Would you please tell me how can I iterate ModuleList in forward method?
Thanks

ptrblck · February 25, 2020, 6:12am

You can iterate it like a plain Python list. It’s a drop-in replacement, which makes sure to register all parameters.

sinaabdollahi · March 2, 2020, 7:11am

Whenever I use the following code in “forward” method of class B, it does not work for multi-instances:

for i in range(10):
    out = self.a[i](X[i])

My mean is that suppose the input array be in shape (batch_size, 5, 10) and batch_size = 3
then, when I input the input array into instance of class B, it will rise an error of array index out of bound.

b = B()
y_hat = b(input_array[index : index + batch_size])

Would you please help me to know how to work with batches in this case?

ptrblck · March 2, 2020, 7:18am

I assume you would like to feed the batch to the first layer and then pipe the output through all others?
If so, then this code snippet should work:

out = self.a[0](X)
for i in range(1, 10):
    out = self.a[i](out)

sinaabdollahi · March 2, 2020, 7:21am

Actually, each instance (sample) of X has different features and each feature must feed to each self.a[ i ] separately, then I would like to concatenate all of their outputs.

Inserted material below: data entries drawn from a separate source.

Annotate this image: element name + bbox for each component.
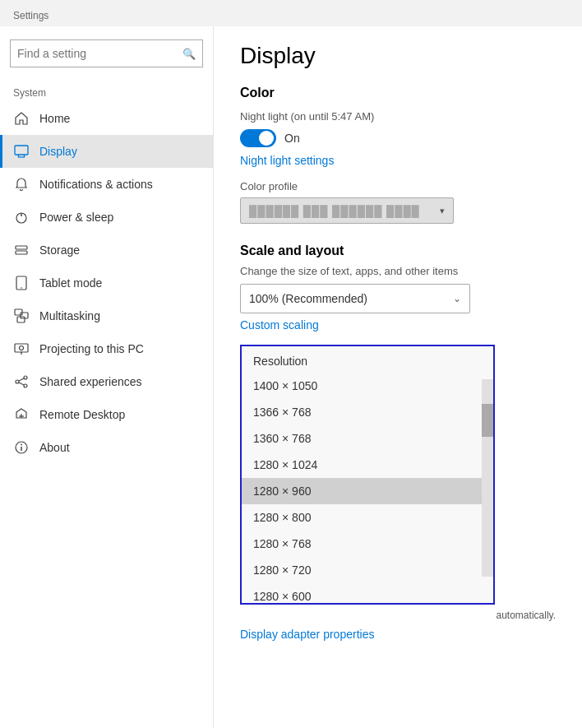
resolution-item-8[interactable]: 1280 × 600 <box>242 583 493 603</box>
search-icon: 🔍 <box>182 48 196 60</box>
resolution-item-2[interactable]: 1360 × 768 <box>242 425 493 452</box>
resolution-header: Resolution <box>242 346 493 373</box>
sidebar-item-storage[interactable]: Storage <box>0 234 213 267</box>
sidebar-item-projecting-label: Projecting to this PC <box>39 342 144 355</box>
night-light-toggle[interactable] <box>240 129 276 147</box>
svg-point-26 <box>21 444 22 446</box>
night-light-label: Night light (on until 5:47 AM) <box>240 110 556 123</box>
svg-point-9 <box>21 287 22 289</box>
sidebar-item-tablet[interactable]: Tablet mode <box>0 267 213 299</box>
scale-section: Scale and layout Change the size of text… <box>240 243 556 341</box>
scale-section-title: Scale and layout <box>240 243 556 258</box>
tablet-icon <box>13 275 30 291</box>
remote-icon <box>13 406 30 423</box>
resolution-item-1[interactable]: 1366 × 768 <box>242 399 493 425</box>
scale-value: 100% (Recommended) <box>249 292 367 305</box>
sidebar-item-remote-label: Remote Desktop <box>39 408 125 421</box>
color-section-title: Color <box>240 86 556 100</box>
resolution-dropdown[interactable]: Resolution 1400 × 1050 1366 × 768 1360 ×… <box>240 345 495 605</box>
color-profile-chevron: ▾ <box>440 206 445 216</box>
color-profile-value: ██████ ███ ██████ ████ <box>249 205 420 217</box>
resolution-item-6[interactable]: 1280 × 768 <box>242 531 493 557</box>
notifications-icon <box>13 176 30 192</box>
sidebar-item-display-label: Display <box>39 145 77 158</box>
shared-icon <box>13 373 30 390</box>
resolution-item-0[interactable]: 1400 × 1050 <box>242 373 493 399</box>
svg-point-14 <box>20 346 24 350</box>
toggle-row: On <box>240 129 556 147</box>
resolution-item-4[interactable]: 1280 × 960 <box>242 478 493 504</box>
color-profile-dropdown[interactable]: ██████ ███ ██████ ████ ▾ <box>240 197 454 224</box>
sidebar-item-shared[interactable]: Shared experiences <box>0 365 213 398</box>
page-title: Display <box>240 43 556 69</box>
svg-rect-0 <box>15 146 28 155</box>
sidebar-item-about[interactable]: About <box>0 431 213 464</box>
main-content: Display Color Night light (on until 5:47… <box>214 26 582 728</box>
projecting-icon <box>13 341 30 357</box>
svg-rect-6 <box>16 246 27 249</box>
svg-point-17 <box>24 376 27 379</box>
scale-desc: Change the size of text, apps, and other… <box>240 265 556 277</box>
svg-line-20 <box>19 378 24 381</box>
svg-line-21 <box>19 383 24 385</box>
resolution-scroll-thumb[interactable] <box>482 404 493 437</box>
sidebar-item-storage-label: Storage <box>39 243 80 257</box>
sidebar-item-home-label: Home <box>39 112 70 125</box>
about-icon <box>13 439 30 456</box>
search-input[interactable] <box>17 47 182 60</box>
svg-point-18 <box>16 380 19 383</box>
sidebar-item-tablet-label: Tablet mode <box>39 276 102 290</box>
sidebar-item-about-label: About <box>39 441 70 454</box>
display-adapter-link[interactable]: Display adapter properties <box>240 628 556 641</box>
search-box-wrap: 🔍 <box>0 33 213 81</box>
sidebar-item-multitasking-label: Multitasking <box>39 309 100 322</box>
sidebar-item-home[interactable]: Home <box>0 102 213 135</box>
scale-dropdown[interactable]: 100% (Recommended) ⌄ <box>240 284 470 313</box>
color-profile-label: Color profile <box>240 180 556 192</box>
title-bar: Settings <box>0 0 582 26</box>
toggle-state-label: On <box>284 132 300 145</box>
scale-chevron-icon: ⌄ <box>453 293 461 304</box>
sidebar-section-label: System <box>0 81 213 102</box>
sidebar-item-shared-label: Shared experiences <box>39 375 142 388</box>
sidebar-item-notifications[interactable]: Notifications & actions <box>0 168 213 201</box>
storage-icon <box>13 242 30 258</box>
home-icon <box>13 110 30 127</box>
sidebar-item-projecting[interactable]: Projecting to this PC <box>0 332 213 365</box>
resolution-scrollbar[interactable] <box>482 379 493 577</box>
svg-point-19 <box>24 384 27 387</box>
sidebar-item-multitasking[interactable]: Multitasking <box>0 299 213 332</box>
sidebar-item-notifications-label: Notifications & actions <box>39 178 153 191</box>
night-light-settings-link[interactable]: Night light settings <box>240 154 334 167</box>
sidebar-item-power[interactable]: Power & sleep <box>0 201 213 234</box>
color-section: Color Night light (on until 5:47 AM) On … <box>240 86 556 224</box>
resolution-item-3[interactable]: 1280 × 1024 <box>242 452 493 478</box>
display-icon <box>13 143 30 160</box>
power-icon <box>13 209 30 225</box>
svg-rect-13 <box>15 344 28 352</box>
search-box-container[interactable]: 🔍 <box>10 39 203 67</box>
sidebar-item-display[interactable]: Display <box>0 135 213 168</box>
auto-text: automatically. <box>240 610 556 621</box>
sidebar-item-remote[interactable]: Remote Desktop <box>0 398 213 431</box>
resolution-item-5[interactable]: 1280 × 800 <box>242 504 493 531</box>
multitasking-icon <box>13 308 30 324</box>
resolution-list: 1400 × 1050 1366 × 768 1360 × 768 1280 ×… <box>242 373 493 603</box>
sidebar: 🔍 System Home Display <box>0 26 214 728</box>
resolution-item-7[interactable]: 1280 × 720 <box>242 557 493 583</box>
svg-rect-7 <box>16 251 27 254</box>
custom-scaling-link[interactable]: Custom scaling <box>240 318 319 332</box>
sidebar-item-power-label: Power & sleep <box>39 211 113 224</box>
app-title: Settings <box>13 10 48 21</box>
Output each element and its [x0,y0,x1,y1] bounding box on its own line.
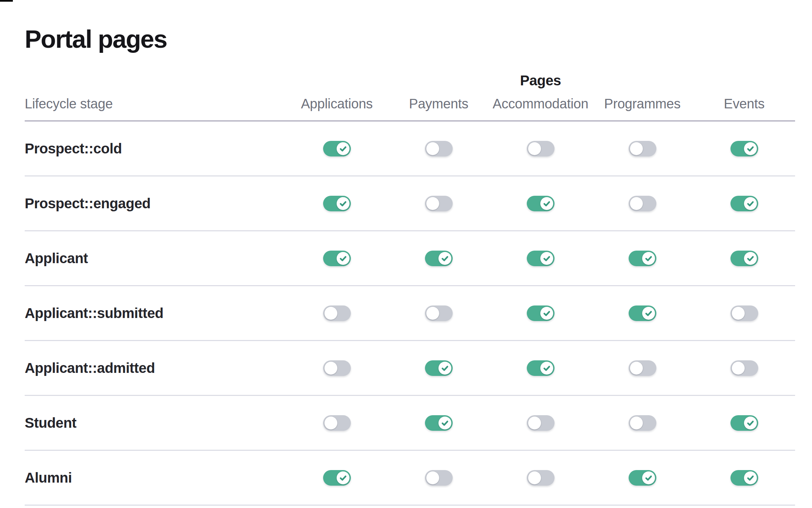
toggle-cell [693,415,795,431]
toggle-knob [540,197,553,210]
toggle-knob [426,307,439,320]
portal-pages-screen: Portal pages Pages Lifecycle stage Appli… [0,0,812,508]
toggle-student-payments[interactable] [425,415,453,431]
toggle-knob [426,471,439,484]
toggle-cell [490,196,591,211]
table-row-applicant-submitted: Applicant::submitted [25,286,795,341]
toggle-applicant-programmes[interactable] [629,251,656,266]
toggle-knob [744,471,757,484]
check-icon [338,254,348,263]
toggle-cell [286,415,388,431]
toggle-applicant-submitted-programmes[interactable] [629,305,656,321]
toggle-cell [591,305,693,321]
toggle-alumni-events[interactable] [730,470,758,486]
toggle-knob [744,197,757,210]
toggle-cell [388,415,490,431]
lifecycle-stage-label: Student [25,415,286,431]
toggle-knob [540,307,553,320]
toggle-applicant-admitted-applications[interactable] [323,360,351,376]
toggle-cell [286,470,388,486]
toggle-applicant-submitted-events[interactable] [730,305,758,321]
toggle-cell [388,470,490,486]
table-row-prospect-cold: Prospect::cold [25,122,795,176]
toggle-student-applications[interactable] [323,415,351,431]
toggle-applicant-accommodation[interactable] [527,251,555,266]
toggle-prospect-cold-payments[interactable] [425,141,453,156]
toggle-prospect-engaged-events[interactable] [730,196,758,211]
column-header-applications: Applications [286,96,388,111]
toggle-prospect-engaged-payments[interactable] [425,196,453,211]
toggle-applicant-admitted-payments[interactable] [425,360,453,376]
toggle-prospect-engaged-programmes[interactable] [629,196,656,211]
check-icon [746,199,755,208]
toggle-cell [388,305,490,321]
check-icon [746,473,755,483]
toggle-alumni-accommodation[interactable] [527,470,555,486]
toggle-knob [528,142,541,155]
toggle-applicant-applications[interactable] [323,251,351,266]
check-icon [338,199,348,208]
page-title: Portal pages [25,24,812,54]
lifecycle-stage-column-header: Lifecycle stage [25,96,286,111]
toggle-cell [591,360,693,376]
toggle-cell [286,251,388,266]
check-icon [746,144,755,153]
toggle-alumni-programmes[interactable] [629,470,656,486]
toggle-cell [490,141,591,156]
lifecycle-stage-label: Alumni [25,470,286,486]
table-row-applicant-admitted: Applicant::admitted [25,341,795,396]
check-icon [542,309,551,318]
toggle-prospect-engaged-applications[interactable] [323,196,351,211]
toggle-applicant-events[interactable] [730,251,758,266]
toggle-student-accommodation[interactable] [527,415,555,431]
toggle-knob [540,362,553,375]
toggle-cell [388,251,490,266]
toggle-applicant-payments[interactable] [425,251,453,266]
toggle-applicant-submitted-applications[interactable] [323,305,351,321]
window-edge-artifact [0,0,13,2]
toggle-prospect-cold-events[interactable] [730,141,758,156]
toggle-knob [642,307,655,320]
toggle-student-events[interactable] [730,415,758,431]
toggle-applicant-admitted-accommodation[interactable] [527,360,555,376]
toggle-prospect-cold-applications[interactable] [323,141,351,156]
lifecycle-stage-label: Applicant::admitted [25,360,286,376]
check-icon [746,254,755,263]
toggle-cell [286,360,388,376]
toggle-prospect-cold-programmes[interactable] [629,141,656,156]
toggle-cell [591,415,693,431]
toggle-knob [540,252,553,265]
lifecycle-stage-label: Prospect::cold [25,141,286,157]
table-row-applicant: Applicant [25,231,795,286]
toggle-cell [591,196,693,211]
table-header-row: Lifecycle stage ApplicationsPaymentsAcco… [25,96,795,122]
toggle-alumni-applications[interactable] [323,470,351,486]
toggle-cell [693,251,795,266]
column-header-programmes: Programmes [591,96,693,111]
toggle-cell [286,141,388,156]
check-icon [644,473,653,483]
pages-group-header: Pages [286,72,795,89]
toggle-cell [388,360,490,376]
toggle-applicant-submitted-accommodation[interactable] [527,305,555,321]
check-icon [440,418,450,428]
toggle-cell [286,305,388,321]
toggle-cell [591,251,693,266]
toggle-prospect-cold-accommodation[interactable] [527,141,555,156]
toggle-applicant-admitted-programmes[interactable] [629,360,656,376]
toggle-knob [642,471,655,484]
toggle-prospect-engaged-accommodation[interactable] [527,196,555,211]
toggle-student-programmes[interactable] [629,415,656,431]
toggle-cell [693,305,795,321]
toggle-knob [630,197,643,210]
toggle-cell [490,360,591,376]
table-body: Prospect::coldProspect::engagedApplicant… [25,122,795,506]
toggle-knob [744,417,757,429]
toggle-alumni-payments[interactable] [425,470,453,486]
toggle-knob [324,417,337,429]
toggle-applicant-admitted-events[interactable] [730,360,758,376]
toggle-applicant-submitted-payments[interactable] [425,305,453,321]
toggle-cell [693,141,795,156]
toggle-knob [630,362,643,375]
toggle-knob [426,142,439,155]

ptrblck · March 2, 2020, 7:23am

What’s the shape of X?
If it’s [batch_size, nb_features=10], then this should work:

out = []
for i in range(10):
    out.append(self.a[i](X[:, i])
out = torch.stack(out)

sinaabdollahi · March 2, 2020, 7:24am

In this example, we have (batch_size, 5, 10) input.
It means that I have batch_size samples, 5 features, and each feature is a vector of size 10.
Now, I want to feed each feature i to its corresponding self.a[ i ].